Yes. Hide-san was living in LA at the time, but it seems that after he returned to Japan, he took a selection of the CDs scattered around the office home to listen to them. One of them was Zeppet’s, but since it was all sung in English, he didn’t think it was from a Japanese band at first. When he learned that it was from a band near Shimokita, he said “We have to do something with this” and contacted them. At the time, HEADWAX was associated with a band called DEEP, and it was at their one-man live that Zeppet Store met him for the first time. They knew they were to meet him that day, but the band members still questioned it, wondering if this was for real, when the elevator doors opened and hide-san was standing there.
Was he there by coincidence?
No, it was like he had been waiting for them. He was sitting there on his own, going, “Yo!” and they were very surprised.
While you knew X JAPAN, there was no similarity between their music and yours, was there?
None whatsoever. Zeppet Store couldn’t believe it when they heard that hide-san had taken an interest in them. Since their musical activities and their field were so different, it seemed very strange. Until they met him for real, they were sceptic and took that talk with a grain of salt when someone told them about it. It was only when they were drinking with hide-san after the live and he kept talking about their songs and their lyrics that they were thought, “Hey, this guy was really listening to us!”
What image did you have of hide-san after meeting him in person?
Before, Kimura did not know him at all. Even X JAPAN he only knew as far as “Kurenai” and such. They were on TV often, but the only impression he had of hide-san was that he had an existence completely separated from his own. When he heard about hide-san’s interest in them, he borrowed his solo CD from a co-worker, listening to his music properly for the first time.
Did you think it would be rude not to?
Yes, but frankly, in the beginning, he didn’t quite get it. It was completely divorced from X JAPAN, and while Kimura thought that hide-san was the kind of person to be doing appropriately interesting stuff, it was so different from what Kimura listened to that he didn’t know what to make of it.
What impression did you have when you met hide-san for the first time?
It was at the afterparty of a DEEP-live, when hide-san went directly to the members of Zeppet without even talking to those of DEEP, to chat with them on his own. They were drinking and Kimura was lacking confidence in it all, but seeing the earnest look in hide’s eyes, he ended up thinking, “This is a grown man I can trust completely.” It made him happy that hide-san cared about and spoke passionately with them, and he gave the impression of really loving music. At that time, they didn’t talk about business at all, and with hide-san endlessly asking about their lyrics and melodies, the impression changed to that of one single-minded about music. Until then, Kimura had thought him just a scary young man.

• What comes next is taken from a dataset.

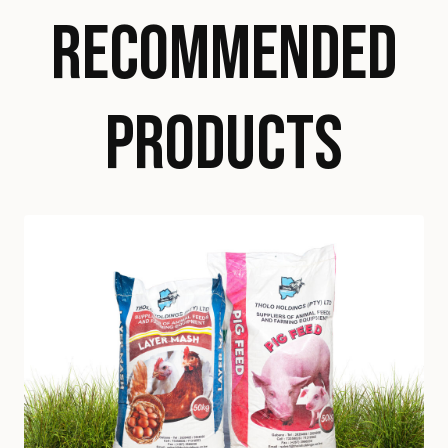
RECOMMENDED
PRODUCTS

After that, did you sign up with hide-san’s label at once?
That fateful album came out in ‘94, they met in ‘95, but with hide-san living in LA, they couldn’t often talk directly. So, they started talking business with the representatives of HEADWAX. They talked about recording a demo tape with all their new songs of that time, but when that tape was done, it was deemed so good that all those recordings ended up as the final version. Since the songs were all in English, the idea quickly changed to releasing it in the US, and they eventually did so with the album “716”. They met hide-san again when they went to LA.
For the second time?
The second time, yes.
Had it been hide-san’s idea to do a proper recording on the demo tape?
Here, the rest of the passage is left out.